--- Data shown ---

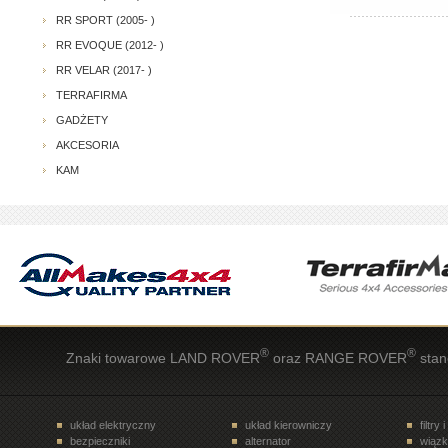
RR SPORT (2005- )
RR EVOQUE (2012- )
RR VELAR (2017- )
TERRAFIRMA
GADŻETY
AKCESORIA
KAM
®
®
Znaki towarowe LAND ROVER
oraz RANGE ROVER
stan
układ elektryczny
układ kierowniczy
filtry 
bezpieczniki
alternator
wiązk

---

_Work to be completed_
Print out the complete listing above exactly, dropping each image.

_Response_
RR SPORT (2005- )
RR EVOQUE (2012- )
RR VELAR (2017- )
TERRAFIRMA
GADŻETY
AKCESORIA
KAM
®
®
Znaki towarowe LAND ROVER
oraz RANGE ROVER
stan
układ elektryczny
układ kierowniczy
filtry 
bezpieczniki
alternator
wiązk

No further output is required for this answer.